Data: 03/07/2007
Testata giornalistica: Il Messaggero
A settembre il verdetto sul piano traffico di Pescara. Referendum il 23: voto trasversale sulla data, ora la maggioranza fa melina sui seggi

Pescaresi alle urne due volte in pochi mesi. Il primo appuntamento elettorale, il referendum consultivo sul piano traffico, si terrà domenica 23 settembre. Lo ha deciso ieri il consiglio comunale durante una seduta rovente. Una scelta trasversale poiché il leader di Rifondazione Maurizio Acerbo con il centrodestra compatto, aveva proposto il 30 settembre per rendere possibile la campagna referendaria. E se l'opposizione esulta per il risultato ottenuto - con la riapertura delle scuole il 17 si andrà alle urne in pieno caos, con i pescaresi più motivati contro il Put - dall'altro lato l'asso nella manica della maggioranza è la scelta delle circoscrizioni e dei musei invece delle scuole come seggi elettorali. Un boicottaggio in piena regola con il quale l'opposizione cercherà di fare i conti in seguito.
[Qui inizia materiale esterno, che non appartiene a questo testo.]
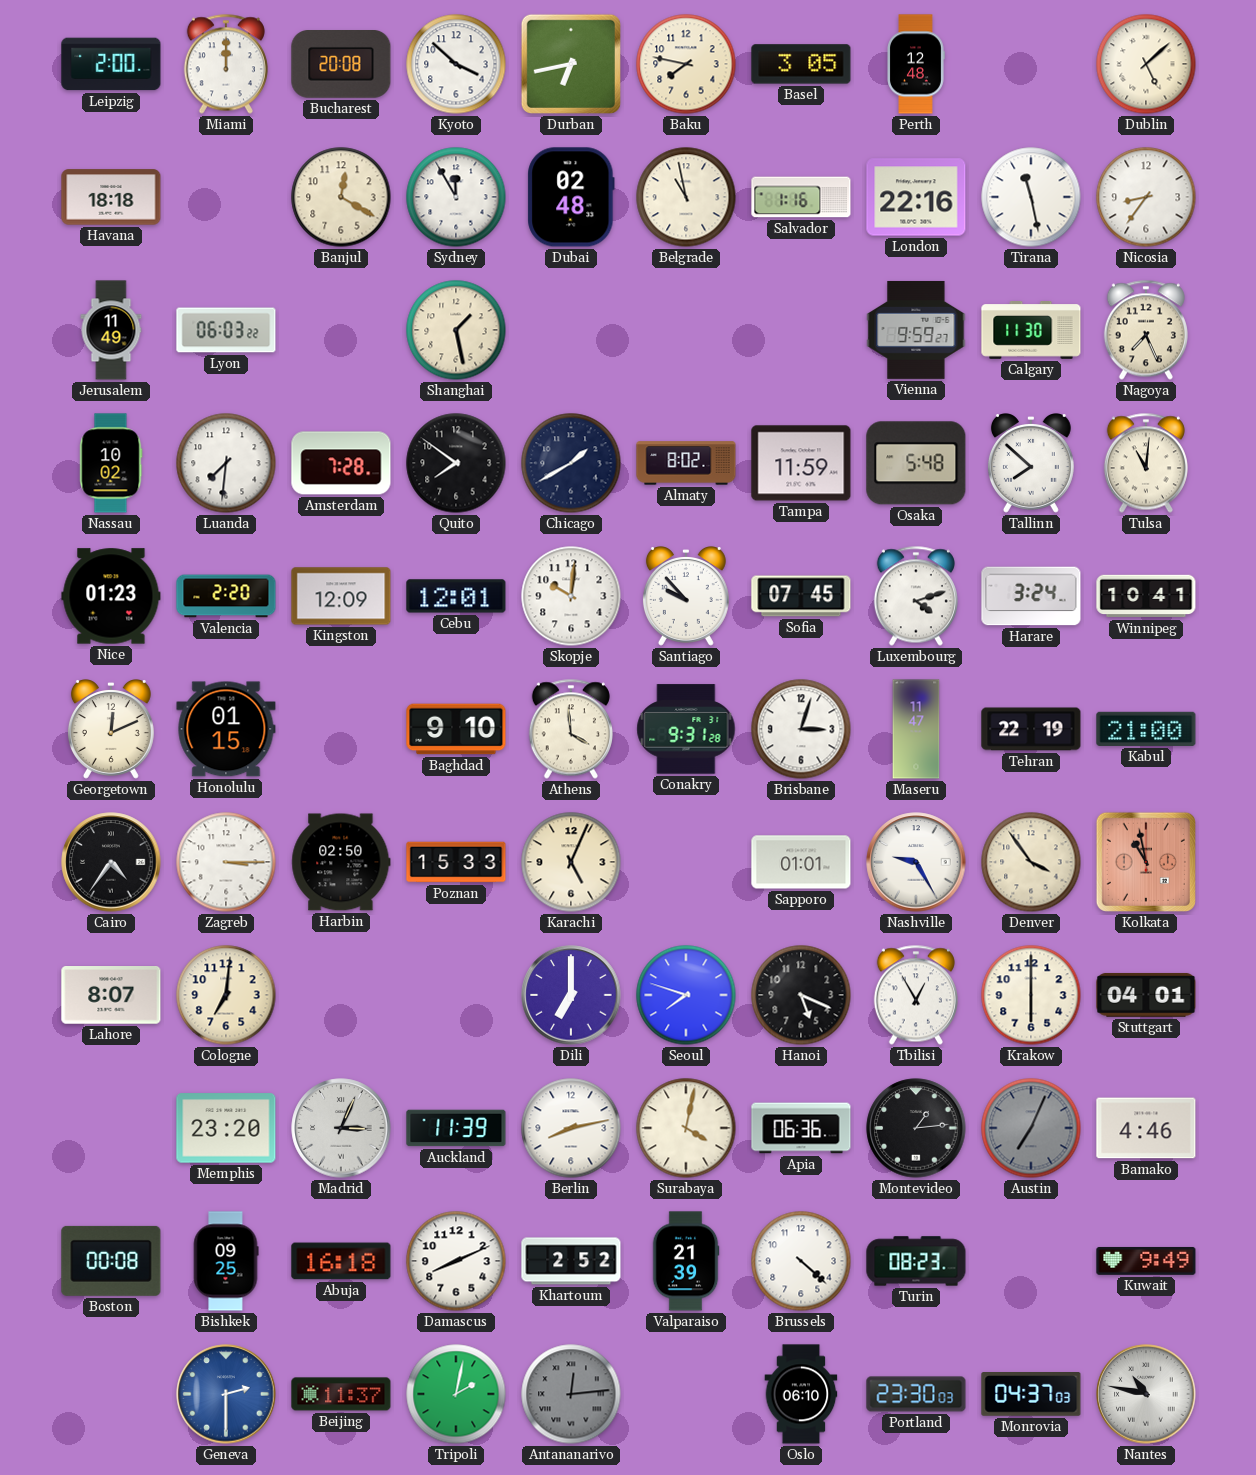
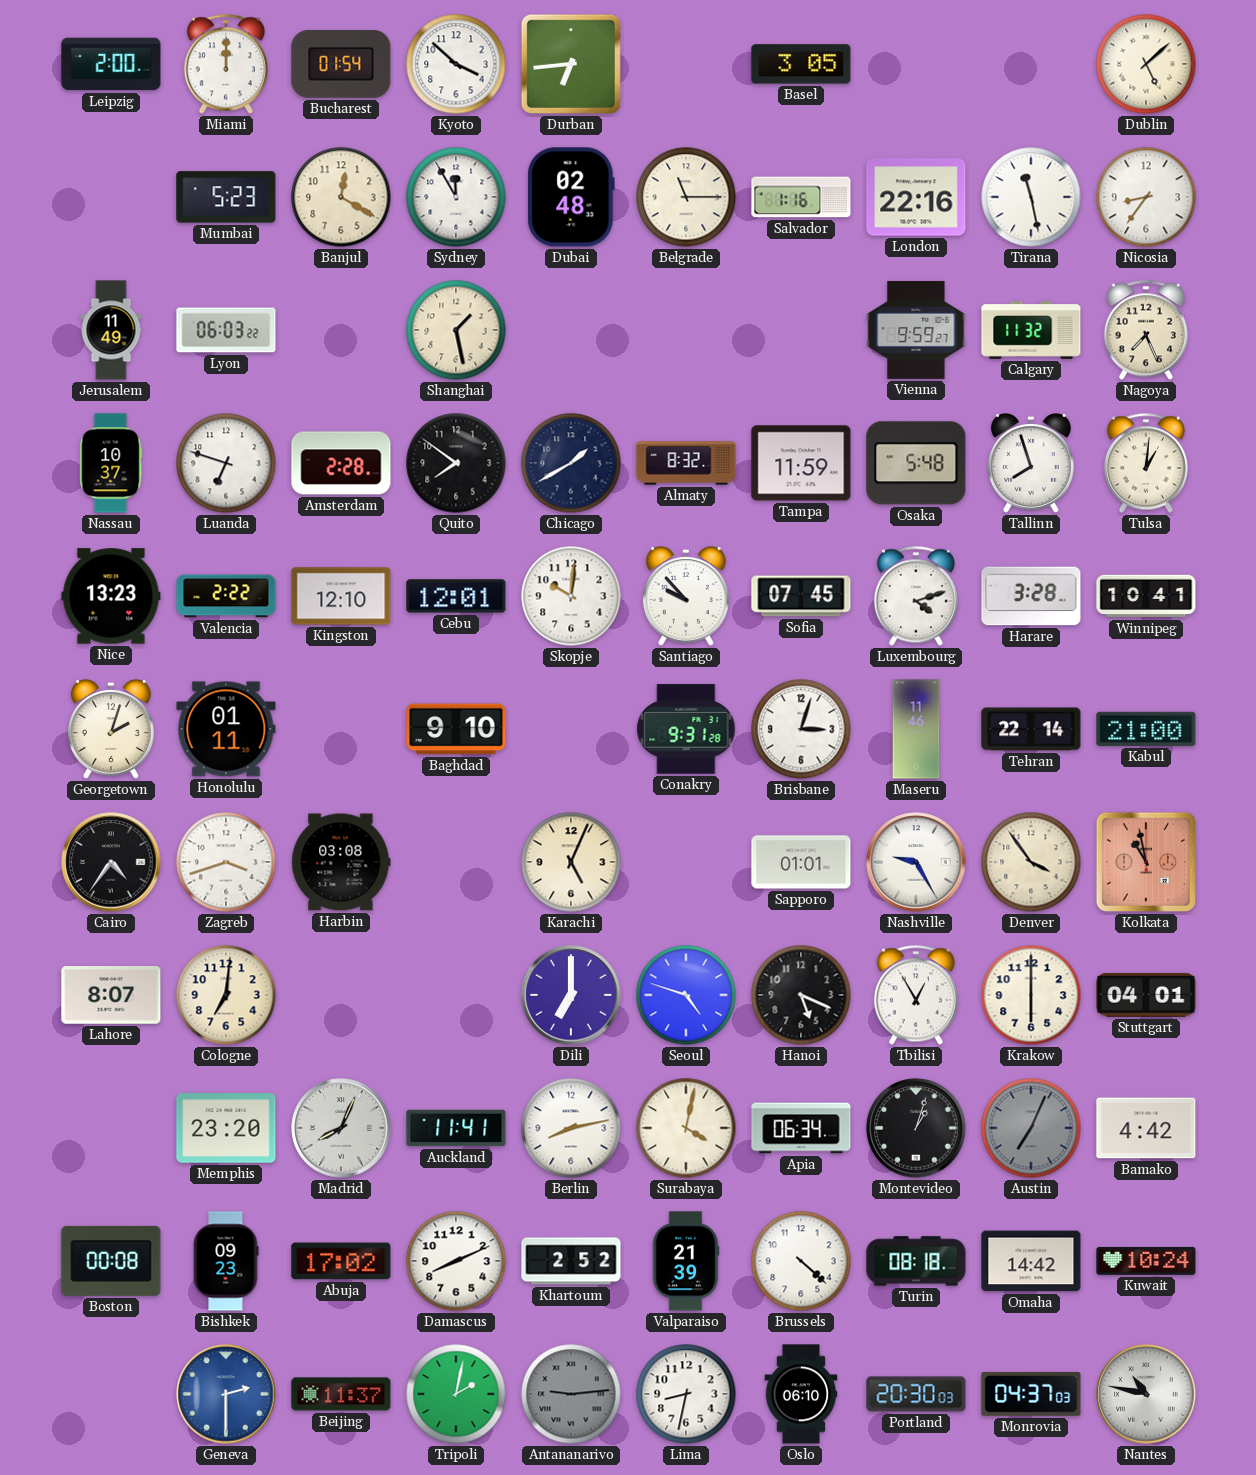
Bucharest: 20:08 -> 01:54
Durban: 6:43 -> 6:44
Baku: 7:47 -> none
Perth: 12:48 -> none
Havana: 18:18 -> none
Mumbai: none -> 5:23
Belgrade: 10:58 -> 11:15
Calgary: 11:30 -> 11:32
Nassau: 10:02 -> 10:37
Luanda: 7:31 -> 6:48
Amsterdam: 7:28 -> 2:28
Almaty: 8:02 -> 8:32
Tallinn: 7:52 -> 7:57
Tulsa: 11:01 -> 1:01
Nice: 01:23 -> 13:23
Valencia: 2:20 -> 2:22
Kingston: 12:09 -> 12:10
Harare: 3:24 -> 3:28
Georgetown: 12:11 -> 2:03
Honolulu: 01:15 -> 01:11
Athens: 3:59 -> none
Maseru: 11:47 -> 11:46
Tehran: 22:19 -> 22:14
Zagreb: 3:15 -> 3:42
Harbin: 02:50 -> 03:08
Poznan: 15:33 -> none
Seoul: 7:48 -> 4:48
Madrid: 3:04 -> 8:04
Auckland: 11:39 -> 11:41
Apia: 06:36 -> 06:34
Montevideo: 1:14 -> 1:03
Bamako: 4:46 -> 4:42
Bishkek: 09:25 -> 09:23
Abuja: 16:18 -> 17:02
Turin: 08:23 -> 08:18
Omaha: none -> 14:42
Kuwait: 9:49 -> 10:24
Antananarivo: 12:14 -> 9:14
Lima: none -> 8:32
Portland: 23:30 -> 20:30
Tra centrosinistra e centrodestra ci sono state subito scintille. I ds Enzo Imbastaro e Roberto Carulli hanno proposto come data il 16 settembre, prima della riapertura delle scuole «per non stressare gli studenti». Immediata la replica dell'opposizione per voce del consigliere Guerino Testa (Fi): «Siete voi che avete stressato i cittadini col piano traffico». Mentre Acerbo ha sottolineato l'apertura del centrosinistra al confronto: «Per la prima volta utilizziamo uno strumento di democrazia diretta. Diversamente dal centrodestra che in consiglio regionale rifiutò la richiesta di referendum contro il traforo sul Gran Sasso, l'Unione dimostra ora di non chiudersi nel palazzo. E, comunque vada, il centrosinistra ne uscirà a testa alta». «E' un fatto speciale - osserva il sindaco a proposito del referendum -. Assicurerò la collaborazione della macchina comunale». Apriti cielo. L'opposizione mal digerendo le parole di Acerbo e D'Alfonso, salta sulla sedia e rimette la palla al centro: «Abbiamo raccolto seimila firme - tuona il capogruppo dell'Udc Carlo Masci - quindi è un atto dovuto indire le consultazioni. Ma il centrosinistra vorrebbe farle quando i pescaresi sono ancora in vacanza. È l'ennesima buffonata». Un appello alla serietà è arrivato anche da Berardino Fiorilli di Pescara futura. E così è cominciato il balletto di cifre: si fa il 16 settembre, no si fa il 23, meglio il 30, ma avevamo chiesto il 21 ottobre. Maggioranza e opposizione hanno dato letteralmente i numeri finché il presidente del consiglio Gianni Melilla ha proposto la data del 23 settembre, approvata con 19 sì e 11 voti contrari (tra i quali Acerbo). «Il 24 settembre - esulta Lorenzo Sospiri, aspirante consigliere di An - riapriremo la rampa dell'asse attrezzato in uscita su piazza Italia». Nei prossimi giorni inoltre, Acerbo presenterà una delibera per ridurre il numero degli assessori da 14 a 8. Cialente docet. Durante la seduta di ieri il consiglio ha approvato la delibera dell'assessore al turismo Di Pietrantonio per la realizzazione di un presidio comunale di informazione ed assistenza al turista negli ex serbatoi dell'area di risulta.